EXHIBIT 10(vv)

                                SYSCO CORPORATION
                            2000 STOCK INCENTIVE PLAN

                           2001 STOCK OPTION AGREEMENT

                                REGULAR CORPORATE


         Under the terms and conditions of the Sysco Corporation 2000 Stock
Incentive Plan (the "Plan"), a copy of which is incorporated into this Agreement
by reference, Sysco Corporation (the "Corporation") grants to {{FirstName}}
{{LastName}} (the "Optionee") the option to purchase {{Amount}} shares of the
Corporation's Common Stock, $1.00 par value, at the price of $27.79 per share,
subject to adjustment as provided in the Plan (the "Option").

         This Option shall be for a term of ten years commencing on the date of
grant set forth below and ending on September 10, 2011, and shall be subject to
the Terms and Conditions of Stock Option attached hereto and incorporated in
this Agreement by reference.

         When exercised, all or a portion of this Option may be an incentive
stock option, governed by Section 422 of the Internal Revenue Code of 1986, as
amended. This option is granted without Stock Appreciation Rights.

         By accepting this Option, you accept and agree to be bound by all the
terms and conditions of the Plan and Terms and Conditions of Stock Option, and
you acknowledge receipt of the Plan dated November 3, 2000 and the Prospectus
dated March 7, 2001.

         Granted as of September 11, 2001.

                                   SYSCO CORPORATION


                                   By
                                      ------------------------------------------
                                      Charles H. Cotros, Chief Executive Officer



                                   PAGE 1 OF 2



                      TERMS AND CONDITIONS OF STOCK OPTION


     1. Please carefully review all the provisions of the Sysco Corporation 2000
Stock Incentive Plan (the "Plan"). In addition to the conditions set out in the
Plan, the exercise of your option is contingent upon satisfying the provisions
of this document, certain of which are applicable during the period beginning
June 29, 2002, and ending July 1, 2006 (the "Vesting Period").

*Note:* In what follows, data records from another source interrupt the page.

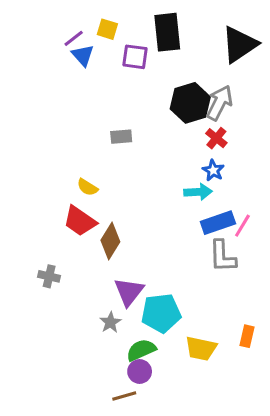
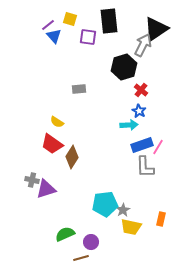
gray arrow: (219, 103) -> (143, 45), moved
purple triangle: (129, 292) -> (46, 189), moved, turned 35
gray star: (110, 322) -> (123, 210), moved
green semicircle: (141, 350) -> (65, 234), moved

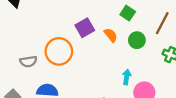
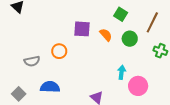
purple square: (85, 28) -> (82, 29), turned 36
orange circle: (59, 51) -> (59, 51), size x0.6

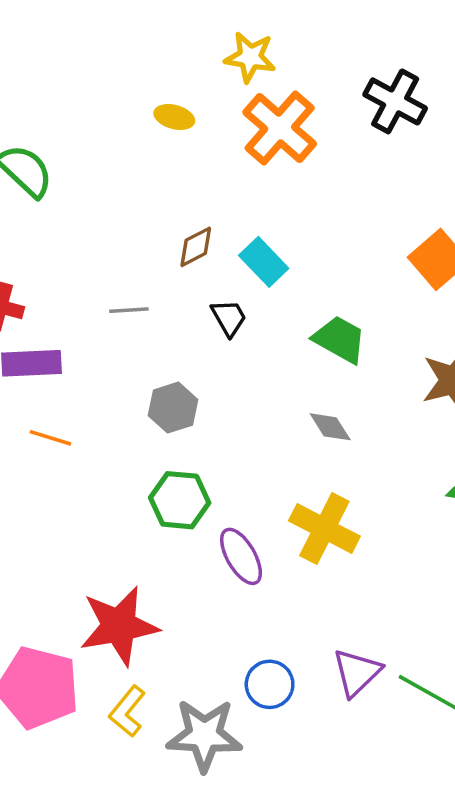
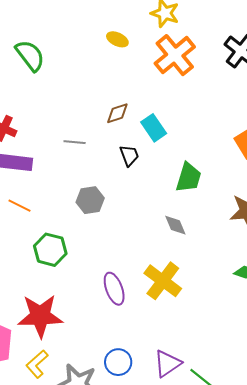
green trapezoid: (340, 339) -> (189, 178), turned 68
green hexagon: (180, 500) -> (50, 250), moved

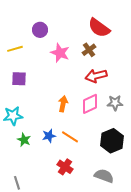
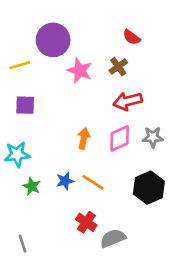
red semicircle: (99, 28) -> (132, 37), size x0.6
purple circle: (40, 30) -> (53, 40), size x1.6
gray semicircle: (104, 176) -> (113, 238), moved, turned -42

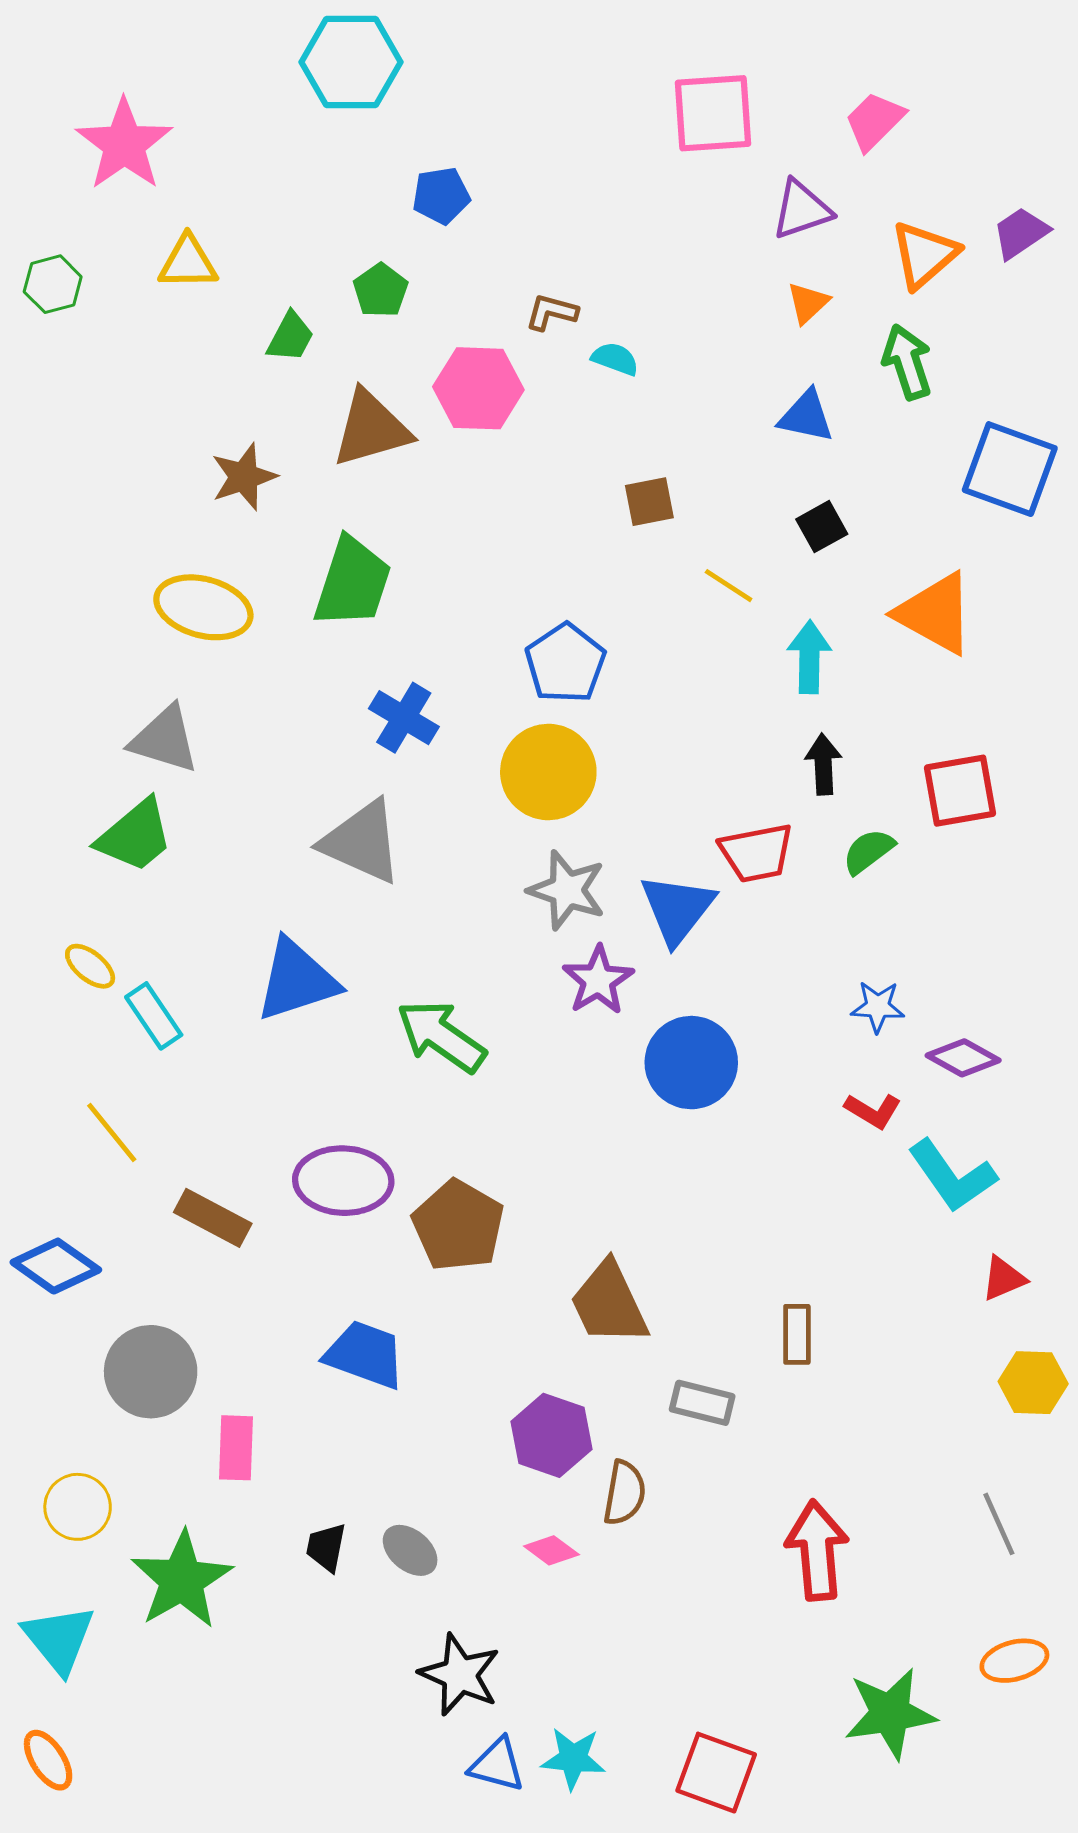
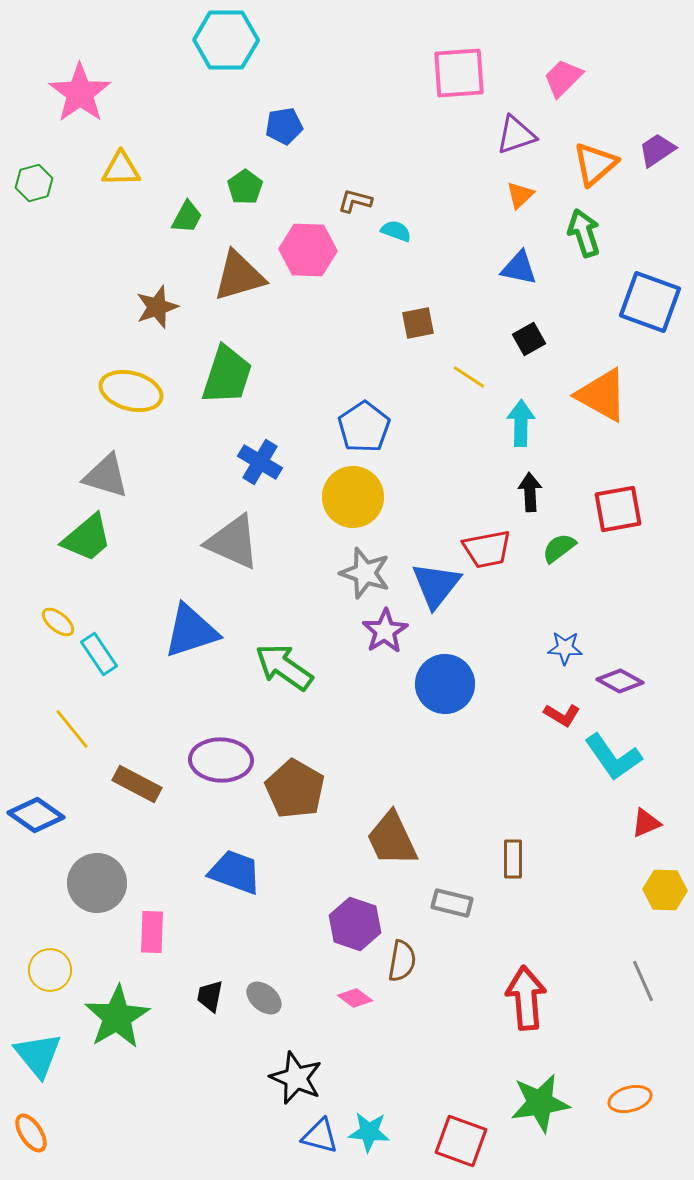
orange ellipse: (1014, 1661) -> (630, 1099), moved
green star: (890, 1713) -> (540, 1103), moved

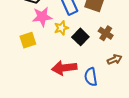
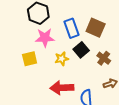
yellow star: (61, 28) -> (62, 59), moved
black square: (80, 37) -> (81, 50), moved

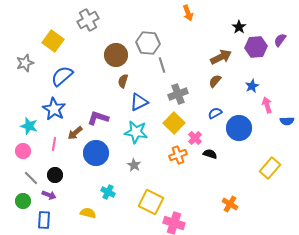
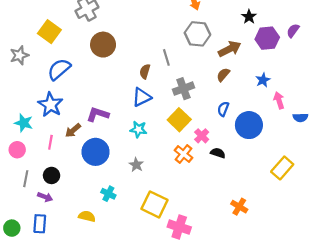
gray hexagon: (148, 43) -> (197, 34), moved
brown circle: (116, 55) -> (103, 45), moved
brown semicircle: (123, 81) -> (145, 71), moved
blue semicircle: (215, 113) -> (223, 109), turned -40
cyan star: (136, 132) -> (138, 129), size x0.7
orange cross: (178, 155) -> (183, 154), turned -30
gray line: (31, 178) -> (26, 179), turned 56
green circle: (23, 201) -> (12, 228), moved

     2. One-fifth of the total number of shares covered by your option will vest
each year for five years, commencing on June 29, 2002, the last day of the
fiscal year of Sysco Corporation (the "Corporation") in which these options were
granted, and on the last day of each fiscal year of the Corporation thereafter
until fully vested. This option will expire on the tenth anniversary of the date
of grant.

     3. The vested portion of your option may be exercised at any time after it
vests, provided that at the time of the exercise all of the conditions set forth
in the Plan and in this document have been met. No portion of your option may be
exercised prior to June 29, 2002. The Plan provides that the committee of the
Board of Directors of the Corporation which administers the Plan (the
"Committee"), or its designees, may waive any vesting requirements set forth
herein and may impose additional conditions to vesting of this option after the
date of this option.

     4. Please note that your option is nontransferable and may be exercised in
part or in whole only if the conditions set forth in the Plan and herein have
been fulfilled. Your stock option is in all respects limited and conditioned as
provided in the Plan, including, but not limited to, the following:

          (a)  Your option will normally terminate on the earlier of the date of
               the expiration of the option or upon severance of your employment
               relationship with the Corporation or any operating subsidiary or
               division of the Corporation ("Operating Company") for any reason,
               for or without cause. Whether an authorized leave of absence, or
               an absence for military or government service, constitutes
               severance of your employment relationship with the Corporation or
               Operating Company will be determined by the Committee at the time
               of the event. However, if before the expiration of your option,
               you retire in good standing from the employ of the Corporation or
               Operating Company for reasons of age or disability under the
               established rules of the Corporation or Operating Company then in
               effect, your option will remain in effect, vest and be
               exercisable in accordance with its terms as if you remained an
               employee of the Corporation or Operating Company. Generally,
               under current tax law, if you exercise your option more than
               three months after retirement for age or more than one year after
               retirement for disability, the tax treatment accorded incentive
               stock options will not apply.

          (b)  In the event of your death while you are an employee, or while
               you are retired for age or disability as described in (a) above,
               your option may be exercised by your estate, or by the person to
               whom such right devolves from you by reason of your death, to the
               extent your right to exercise such option has vested at the time
               of your death, at any time within one year after the date of your
               death or ten years after the date of grant, whichever date occurs
               first.

     5. At the time or times when you wish to exercise your option, you are
asked to follow the procedures established by the Corporation for the exercise
of options which will be provided to you from time to time.